Untukmu yang dulu mendengungkan Revolusi Mental, tak usah muluk-muluk lagi, berikan gagasan atau sosialisasi tentang mental yang dapat mengurangi dampak kerugian negara. Contoh paling kecil, sosialisasikan tentang ruginya jam karet yang kerap dilakukan oleh para pejabat yaitu datang dalam suatu acara selalu terlambat alias kleyah-kleyeh tanpa penyesalan padahal kelas bawah telah menunggu berjam-jam.
Kita ingin bangsa yang tangguh bukan bangsa yang cengar-cengir alias cengengesan yang kadang ditunjukkan oleh para elite politik dalam menyikapi permasalahan.
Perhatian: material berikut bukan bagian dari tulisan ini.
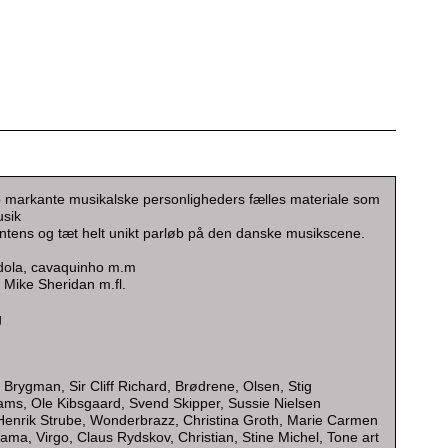
 to markante musikalske personligheders fælles materiale som
usik
 intens og tæt helt unikt parløb på den danske musikscene.
ndola, cavaquinho m.m
 Mike Sheridan m.fl.
g
rygman, Sir Cliff Richard, Brødrene, Olsen, Stig
ms, Ole Kibsgaard, Svend Skipper, Sussie Nielsen
, Henrik Strube, Wonderbrazz, Christina Groth, Marie Carmen
ma, Virgo, Claus Rydskov, Christian, Stine Michel, Tone art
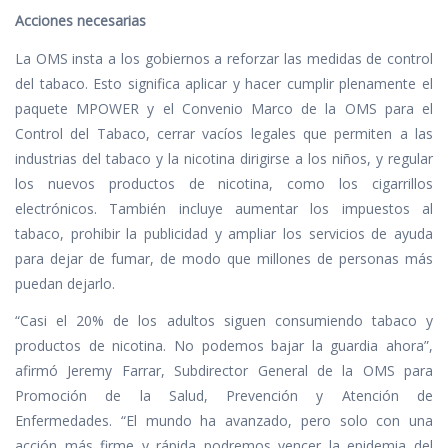
Acciones necesarias
La OMS insta a los gobiernos a reforzar las medidas de control
del tabaco. Esto significa aplicar y hacer cumplir plenamente el
paquete MPOWER y el Convenio Marco de la OMS para el
Control del Tabaco, cerrar vacíos legales que permiten a las
industrias del tabaco y la nicotina dirigirse a los niños, y regular
los nuevos productos de nicotina, como los cigarrillos
electrónicos. También incluye aumentar los impuestos al
tabaco, prohibir la publicidad y ampliar los servicios de ayuda
para dejar de fumar, de modo que millones de personas más
puedan dejarlo.
“Casi el 20% de los adultos siguen consumiendo tabaco y
productos de nicotina. No podemos bajar la guardia ahora”,
afirmó Jeremy Farrar, Subdirector General de la OMS para
Promoción de la Salud, Prevención y Atención de
Enfermedades. “El mundo ha avanzado, pero solo con una
acción más firme y rápida podremos vencer la epidemia del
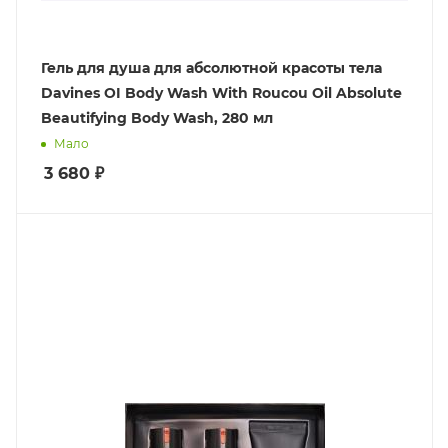
Гель для душа для абсолютной красоты тела
Davines OI Body Wash With Roucou Oil Absolute
Beautifying Body Wash, 280 мл
Мало
3 680
₽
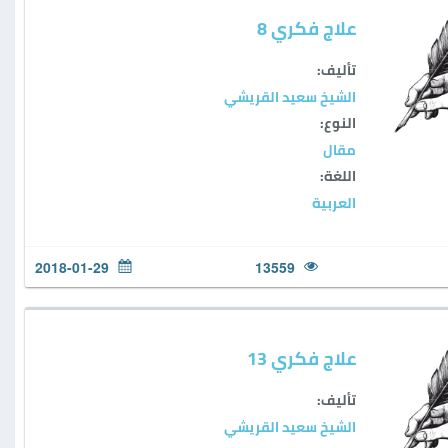
علاج فكري 8
تأليف:
الشيخ سعيد القريشي
النوع:
مقال
اللغة:
العربية
2018-01-29
13559
علاج فكري 13
تأليف:
الشيخ سعيد القريشي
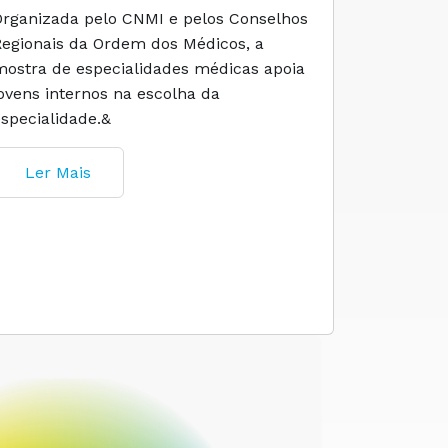
Organizada pelo CNMI e pelos Conselhos
A iniciati
Regionais da Ordem dos Médicos, a
social e 
mostra de especialidades médicas apoia
e cuidado
jovens internos na escolha da
especialidade.&
Ler M
Ler Mais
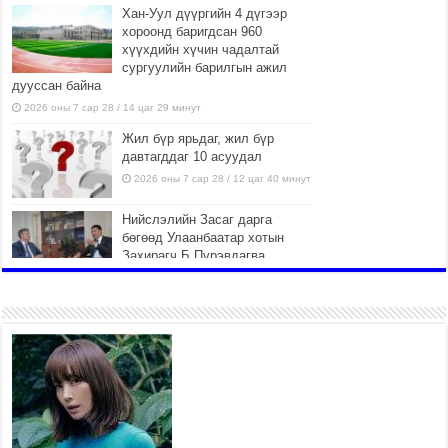
Хан-Уул дүүргийн 4 дүгээр
хороонд баригдсан 960
хүүхдийн хүчин чадалтай
сургуулийн барилгын ажил
дууссан байна
2026 оны 7 сар 28 / 14 цаг 29 минут
Жил бүр ярьдаг, жил бүр
давтагддаг 10 асуудал
2026 оны 7 сар 28 / 12 цаг 40 минут
Нийслэлийн Засаг дарга
бөгөөд Улаанбаатар хотын
Захирагч Б.Пүрэвдагва
өнөөдөр НҮБ-ын Суурин
зохицуулагч Ян ван Хиердэнтэй уулзлаа
2026 оны 7 сар 28 / 9 цаг 44 минут
МЭДЭГДЭЛ
2026 оны 7 сар 28 / 9 цаг 35 минут
Ерөнхий сайд Н.Учрал Япон
Улсаас Монгол Улсад суугаа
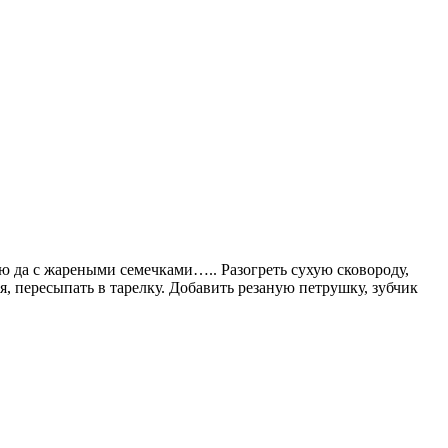
ью да с жареными семечками….. Разогреть сухую сковороду,
, пересыпать в тарелку. Добавить резаную петрушку, зубчик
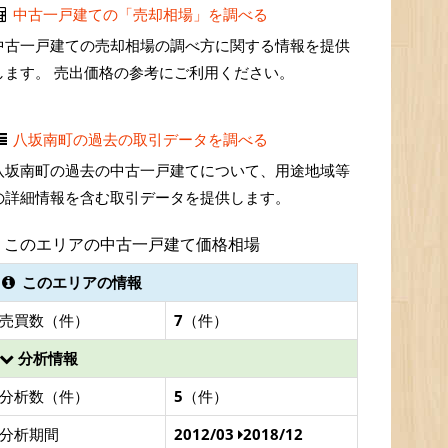
中古一戸建ての「売却相場」を調べる
中古一戸建ての売却相場の調べ方に関する情報を提供
します。 売出価格の参考にご利用ください。
八坂南町の過去の取引データを調べる
八坂南町の過去の中古一戸建てについて、用途地域等
の詳細情報を含む取引データを提供します。
このエリアの中古一戸建て価格相場
このエリアの情報
売買数（件）
7
（件）
分析情報
分析数（件）
5
（件）
分析期間
2012/03
2018/12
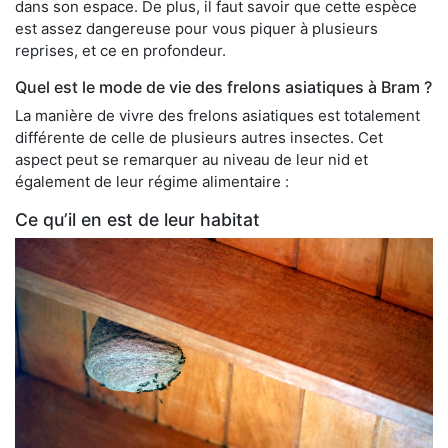
dans son espace. De plus, il faut savoir que cette espèce
est assez dangereuse pour vous piquer à plusieurs
reprises, et ce en profondeur.
Quel est le mode de vie des frelons asiatiques à Bram ?
La manière de vivre des frelons asiatiques est totalement
différente de celle de plusieurs autres insectes. Cet
aspect peut se remarquer au niveau de leur nid et
également de leur régime alimentaire :
Ce qu’il en est de leur habitat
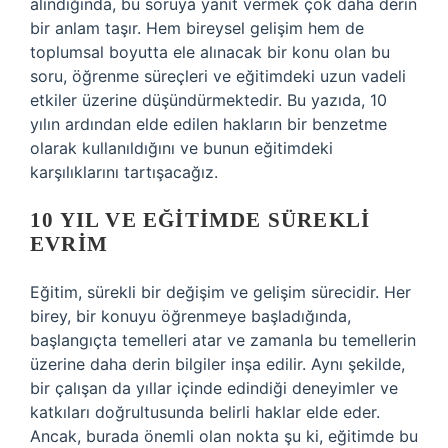
alındığında, bu soruya yanıt vermek çok daha derin
bir anlam taşır. Hem bireysel gelişim hem de
toplumsal boyutta ele alınacak bir konu olan bu
soru, öğrenme süreçleri ve eğitimdeki uzun vadeli
etkiler üzerine düşündürmektedir. Bu yazıda, 10
yılın ardından elde edilen hakların bir benzetme
olarak kullanıldığını ve bunun eğitimdeki
karşılıklarını tartışacağız.
10 YIL VE EĞITIMDE SÜREKLI
EVRIM
Eğitim, sürekli bir değişim ve gelişim sürecidir. Her
birey, bir konuyu öğrenmeye başladığında,
başlangıçta temelleri atar ve zamanla bu temellerin
üzerine daha derin bilgiler inşa edilir. Aynı şekilde,
bir çalışan da yıllar içinde edindiği deneyimler ve
katkıları doğrultusunda belirli haklar elde eder.
Ancak, burada önemli olan nokta şu ki, eğitimde bu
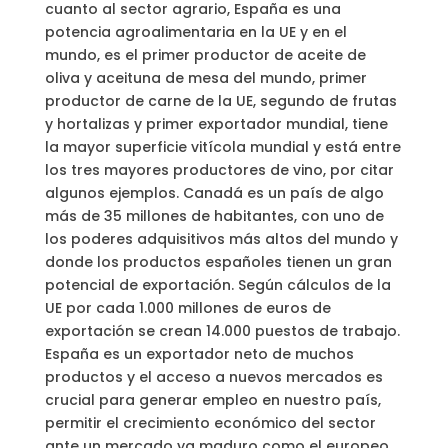
cuanto al sector agrario, España es una
potencia agroalimentaria en la UE y en el
mundo, es el primer productor de aceite de
oliva y aceituna de mesa del mundo, primer
productor de carne de la UE, segundo de frutas
y hortalizas y primer exportador mundial, tiene
la mayor superficie vitícola mundial y está entre
los tres mayores productores de vino, por citar
algunos ejemplos. Canadá es un país de algo
más de 35 millones de habitantes, con uno de
los poderes adquisitivos más altos del mundo y
donde los productos españoles tienen un gran
potencial de exportación. Según cálculos de la
UE por cada 1.000 millones de euros de
exportación se crean 14.000 puestos de trabajo.
España es un exportador neto de muchos
productos y el acceso a nuevos mercados es
crucial para generar empleo en nuestro país,
permitir el crecimiento económico del sector
ante un mercado ya maduro como el europeo,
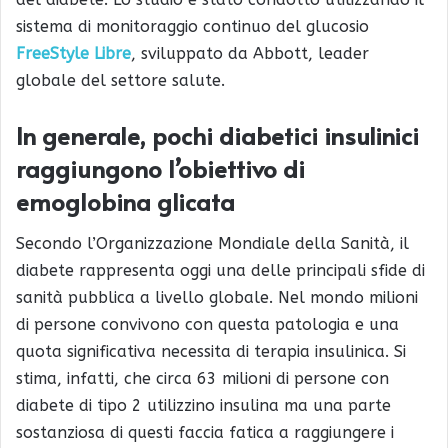
sistema di monitoraggio continuo del glucosio
FreeStyle Libre
, sviluppato da Abbott, leader
globale del settore salute.
In generale, pochi diabetici insulinici
raggiungono l’obiettivo di
emoglobina glicata
Secondo l’Organizzazione Mondiale della Sanità, il
diabete rappresenta oggi una delle principali sfide di
sanità pubblica a livello globale. Nel mondo milioni
di persone convivono con questa patologia e una
quota significativa necessita di terapia insulinica. Si
stima, infatti, che circa 63 milioni di persone con
diabete di tipo 2 utilizzino insulina ma una parte
sostanziosa di questi faccia fatica a raggiungere i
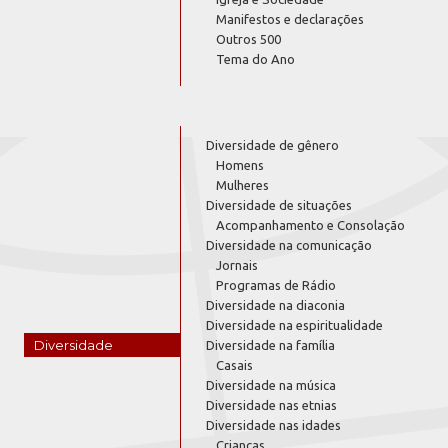
Manifestos e declarações
Outros 500
Tema do Ano
Diversidade de gênero
Homens
Mulheres
Diversidade de situações
Acompanhamento e Consolação
Diversidade na comunicação
Jornais
Programas de Rádio
Diversidade na diaconia
Diversidade na espiritualidade
Diversidade
Diversidade na família
Casais
Diversidade na música
Diversidade nas etnias
Diversidade nas idades
Crianças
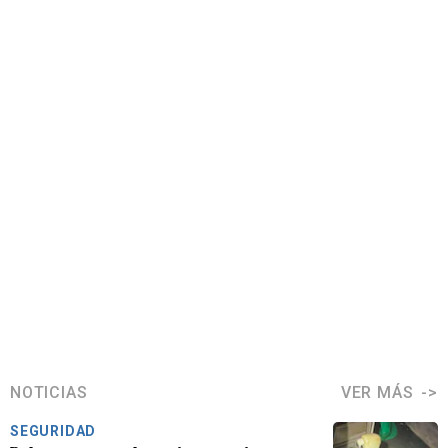
NOTICIAS
VER MÁS
SEGURIDAD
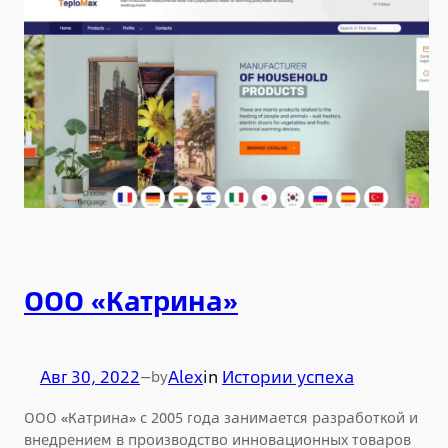
ООО «Катрина»
Авг 30, 2022
—
Alex
in
Истории успеха
by
ООО «Катрина» с 2005 года занимается разработкой и
внедрением в производство инновационных товаров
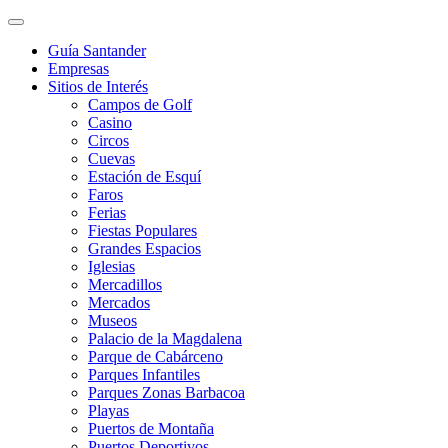
Guía Santander
Empresas
Sitios de Interés
Campos de Golf
Casino
Circos
Cuevas
Estación de Esquí
Faros
Ferias
Fiestas Populares
Grandes Espacios
Iglesias
Mercadillos
Mercados
Museos
Palacio de la Magdalena
Parque de Cabárceno
Parques Infantiles
Parques Zonas Barbacoa
Playas
Puertos de Montaña
Puertos Deportivos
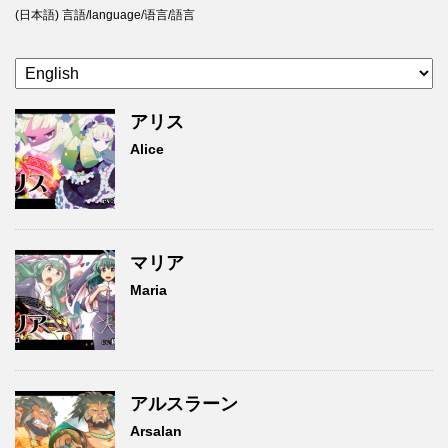
(日本語) 言語/language/语言/語言
アリス
Alice
マリア
Maria
アルスラーン
Arsalan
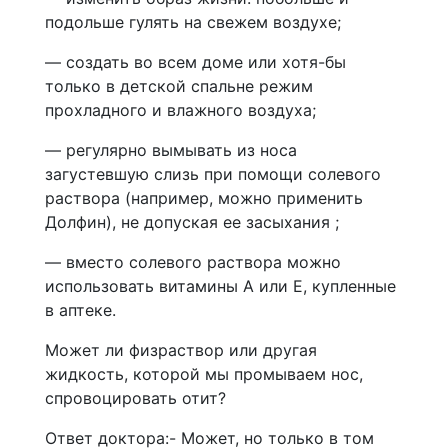
подольше гулять на свежем воздухе;
— создать во всем доме или хотя-бы
только в детской спальне режим
прохладного и влажного воздуха;
— регулярно вымывать из носа
загустевшую слизь при помощи солевого
раствора (например, можно применить
Долфин), не допуская ее засыхания ;
— вместо солевого раствора можно
использовать витамины А или Е, купленные
в аптеке.
Может ли физраствор или другая
жидкость, которой мы промываем нос,
спровоцировать отит?
Ответ доктора:- Может, но только в том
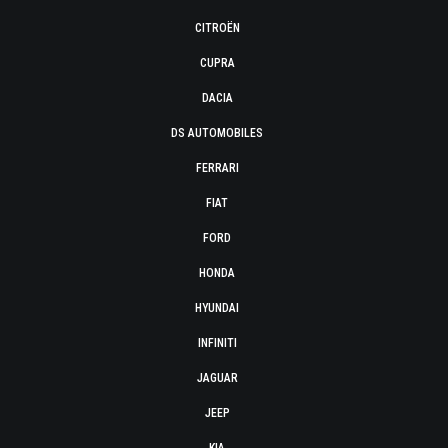
CITROËN
CUPRA
DACIA
DS AUTOMOBILES
FERRARI
FIAT
FORD
HONDA
HYUNDAI
INFINITI
JAGUAR
JEEP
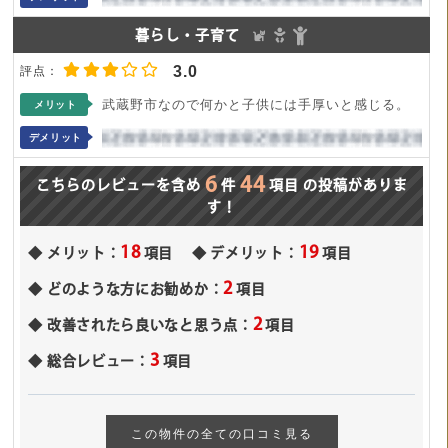
暮らし・子育て
3.0
武蔵野市なので何かと子供には手厚いと感じる。
メリット
デメリット
6
44
こちらのレビューを含め
件
項目
の投稿がありま
す！
18
19
メリット：
項目
デメリット：
項目
2
どのような方にお勧めか：
項目
2
改善されたら良いなと思う点：
項目
3
総合レビュー：
項目
この物件の全ての口コミ見る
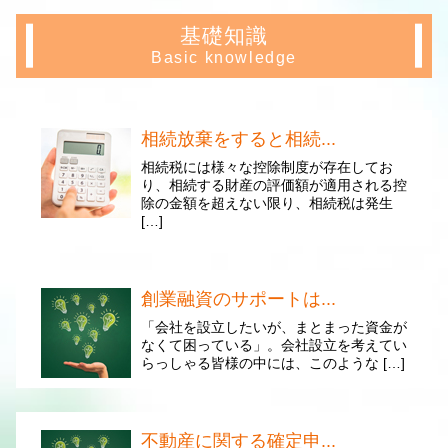
基礎知識
Basic knowledge
相続放棄をすると相続...
相続税には様々な控除制度が存在してお
り、相続する財産の評価額が適用される控
除の金額を超えない限り、相続税は発生
[…]
創業融資のサポートは...
「会社を設立したいが、まとまった資金が
なくて困っている」。会社設立を考えてい
らっしゃる皆様の中には、このような […]
不動産に関する確定申...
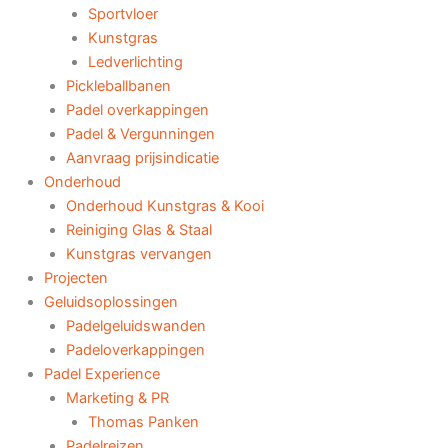
Sportvloer
Kunstgras
Ledverlichting
Pickleballbanen
Padel overkappingen
Padel & Vergunningen
Aanvraag prijsindicatie
Onderhoud
Onderhoud Kunstgras & Kooi
Reiniging Glas & Staal
Kunstgras vervangen
Projecten
Geluidsoplossingen
Padelgeluidswanden
Padeloverkappingen
Padel Experience
Marketing & PR
Thomas Panken
Padelreizen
Ingat juga cita-cita suci Reformasi yaitu hapus KKN=Kolusi, Kawanisme Korupsi dan Nepotisme.
Mengapa cari pekerjaan susah ya elah akhirnya KKN juga hampir di semua departemen bahkan sampai pekerjaan swasta hinga bukan swasta bonafide. Begitu bobroknya hingga melahirkan generasi spekulatif sebagai contoh si A menginginkan menjadi seorang pegawai dan dia lulus tapi dengan menyuap meskipun sebetulnya kelulusan itu adalah murni jerih payahnya. Adapula generasi fatal yaitu si B ingin menjadi seorang pegawai tapi tidak memiliki kemapuan yang memadai lantas menyuap sehingga berakibat hilangnya SDM yang qualified untuk menduduki job description dan job performance. Sampai hari ini tidak ada pembuktian ataupun tindakan terhadap pelaku-pelaku yang sistemik.
Saya ingin sebuah kejujuran, saya hanyalah komponen bangsa yang ingin mendukung terselenggaranya negara ini sebagai negara kesejahteraan. Demi bangsa dan negara serta pemerintahan yang berdaulat.
Maju terus Indonesiaku, selamat berjuang.